Some receptors are internal, located either inside the cell or within a structure called the synaptic cleft. These are called ganglionic or neuromodulatory receptors.
Receptors can be G-protein coupled, ligand-gated, ionotropic, or nuclear. Each type has a different way of interacting with the neurotransmitter that binds to it.
Internal neuromodulatory receptors can affect internal processes in the cell, like regulating growth or controlling the distribution of chemicals within the cell. This is called modulation.
Ionotropic receptors are capable of activating changes directly in the cell’s inner environment, or intracellular fluid.
Different types of neurotransmitters and their functions
Neurotransmitters are chemicals that neurons use to communicate with each other and other cell types. There are many different neurotransmitters, and each one has a specific function.
Some neurotransmitters are excitatory, meaning they cause the receiving neuron to become excited and fire an impulse. Other neurotransmitters are inhibitory, meaning they cause the receiving neuron to become less excited and fire an inhibitory impulse.
Neurotransmitter receptors can be located inside or outside of the plasma membrane of the receiving neuron. When a neurotransmitter molecule binds to its receptor, it either causes a change in voltage inside the cell or it triggers a chemical reaction outside of the cell.
Disruption of any of these processes can lead to mental health disorders and symptoms. For example, people with depression may have low levels of certain excitatory neurotransmitters but high levels of inhibitory neurotransmitters. Thus, treating symptoms with medications that increase excitatory neurotransmitters may help.
A related concept is synaptic plasticity, or the ability of a synapse to change in strength and composition. This happens through a process called long-term potentiation (LTP) and long-term depression (LTD).

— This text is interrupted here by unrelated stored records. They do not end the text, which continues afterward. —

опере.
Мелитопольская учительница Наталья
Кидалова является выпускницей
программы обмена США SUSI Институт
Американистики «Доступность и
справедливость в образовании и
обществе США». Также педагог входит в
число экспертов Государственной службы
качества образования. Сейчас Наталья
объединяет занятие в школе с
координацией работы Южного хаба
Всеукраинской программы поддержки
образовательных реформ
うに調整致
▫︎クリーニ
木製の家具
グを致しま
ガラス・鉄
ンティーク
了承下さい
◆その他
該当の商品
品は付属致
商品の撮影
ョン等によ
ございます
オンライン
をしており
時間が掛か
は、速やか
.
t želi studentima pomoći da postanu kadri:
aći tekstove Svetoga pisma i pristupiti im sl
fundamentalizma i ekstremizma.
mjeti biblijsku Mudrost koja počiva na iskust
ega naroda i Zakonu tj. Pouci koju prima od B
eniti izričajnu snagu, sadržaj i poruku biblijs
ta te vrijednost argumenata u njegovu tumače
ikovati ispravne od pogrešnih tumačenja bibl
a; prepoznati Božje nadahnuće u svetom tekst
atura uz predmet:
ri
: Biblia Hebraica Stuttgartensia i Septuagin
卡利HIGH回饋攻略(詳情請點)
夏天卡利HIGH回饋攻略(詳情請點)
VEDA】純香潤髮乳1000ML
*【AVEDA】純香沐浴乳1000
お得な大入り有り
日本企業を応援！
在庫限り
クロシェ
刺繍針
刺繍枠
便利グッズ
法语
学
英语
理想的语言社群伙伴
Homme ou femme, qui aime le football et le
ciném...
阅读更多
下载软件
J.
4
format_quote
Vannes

LTP and LTD are regulated by the actions of neurochemical receptors at the synapse. These receptors are normally activated or inhibited by neurotransmitters in the synapse fluid.

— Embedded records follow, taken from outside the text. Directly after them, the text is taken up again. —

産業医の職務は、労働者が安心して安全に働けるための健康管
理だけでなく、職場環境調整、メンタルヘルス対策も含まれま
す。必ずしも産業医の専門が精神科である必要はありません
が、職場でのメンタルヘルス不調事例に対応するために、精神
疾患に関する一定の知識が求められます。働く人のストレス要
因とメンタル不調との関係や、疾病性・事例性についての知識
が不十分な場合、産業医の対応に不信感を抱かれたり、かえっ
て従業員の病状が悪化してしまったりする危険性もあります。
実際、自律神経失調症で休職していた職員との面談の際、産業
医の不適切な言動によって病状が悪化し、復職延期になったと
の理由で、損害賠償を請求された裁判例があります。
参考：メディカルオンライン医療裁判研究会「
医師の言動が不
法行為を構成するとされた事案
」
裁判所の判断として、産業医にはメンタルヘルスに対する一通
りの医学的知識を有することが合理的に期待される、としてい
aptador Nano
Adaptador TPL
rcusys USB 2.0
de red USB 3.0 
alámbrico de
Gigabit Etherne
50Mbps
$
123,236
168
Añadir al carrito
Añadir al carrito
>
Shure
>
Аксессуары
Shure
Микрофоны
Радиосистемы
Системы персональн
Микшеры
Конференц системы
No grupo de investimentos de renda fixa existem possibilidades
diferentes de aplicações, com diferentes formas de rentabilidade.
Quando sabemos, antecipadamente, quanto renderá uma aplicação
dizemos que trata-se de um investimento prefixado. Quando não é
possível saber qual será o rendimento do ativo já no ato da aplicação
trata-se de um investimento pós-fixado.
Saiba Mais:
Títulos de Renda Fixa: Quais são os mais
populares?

For example, serotonin receptors on the postsynaptic neuron can activate proteins in the cell membrane that increase the connection’s sensitivity to incoming signals. This makes it easier for the cell to transmit a signal into the nervous system.
Serotonin can also inhibit other cells’ sensitivity to signals, making it harder for them to receive signals. This is why mood disorders like depression are linked to decreased serotonin activity in the brain.